TUC General Secretary Frances O’Grady said:

“With inflation still high, the government needs to make sure every family can afford to put food on the table and keep them warm this winter.

“But millions of people are already skipping meals and turning off the heating. Yet the prime minister and chancellor still refuse to confirm that universal credit, pensions and benefits will keep up with inflation.

“It’s no wonder so many workers are seeking higher wages and taking action to reach fair wage deals.”

cost of living survey

The inflation figures follow today’s release by the TUC of a major new poll showing the impact the cost of living emergency is having on people.

Survey results include:

  • 1 in 7 people (14%) in the UK have to skip meals or starve themselves to make ends meet.
  • More than half (55%) of the population is reducing its consumption of heating, hot water or electricity.
  • 1 in 12 respondents (8%) say they have missed paying a household bill.
  • Almost 7 in 10 (68%) support raising the minimum wage to £15 an hour.

More poll figures are here: www.tuc.org.uk/news/1-7-skipping-meals-and-going-without-food-tuc-mega-poll-reveals

We must act on the cost of living and the threat of recession

The TUC says that to protect families from the soaring cost of living, and to protect against a drop in spending leading to a steeper fall into recession, the government must:

  • Stick to plans to increase Universal Credit, benefits and pensions in line with inflation, and bring that increase forward to before April.
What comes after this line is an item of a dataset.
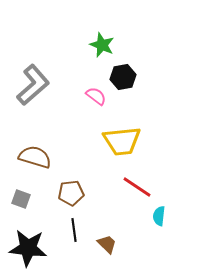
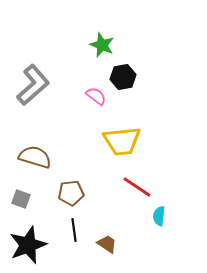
brown trapezoid: rotated 10 degrees counterclockwise
black star: moved 3 px up; rotated 27 degrees counterclockwise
This must be the first step on the road to higher levels of universal credit, benefits and pensions.
  • Impose a much higher windfall tax on oil and gas companies.
  • Raise wages across the economy by supporting unions and allowing unions to negotiate wage increases across entire industries.
  • Give key workers in the public sector wage increases based on the cost of living.
  • Raise the minimum wage to £15 an hour as soon as possible.

Joshua Raymond, director of online investment platform XTB.com comments:

“UK inflation rose faster than expected to 10.1% in September, against market expectations of 10%. The biggest contribution to this inflation rise came from food and non-alcoholic beverages , which rose from 13.1% in August to 14.6% in September. This is the fourteenth consecutive monthly increase in annual food inflation, as prices continue to rise at an alarming rate. This creates even more problems for families coping with their weekly groceries becoming more expensive with each passing month and with mortgage rates rising at their fastest pace in years, the cost of living crisis is well and truly entrenched in the British economy.

Perhaps equally troubling is core inflation, which excludes food and energy prices and also rose faster than expected at 6.5%. This shows that inflationary pressures remain broad and deep. The Bank of England expects inflation to peak at 11% in the coming months, but these reports could show there is still room for inflation to rise above that figure, especially given given the weakness of the pound relative to its historical value.

This adds even more pressure on the Bank of England to raise interest rates faster and harder when it meets early next month. This reading likely locks in a minimum 1% upside at the next MPC meeting.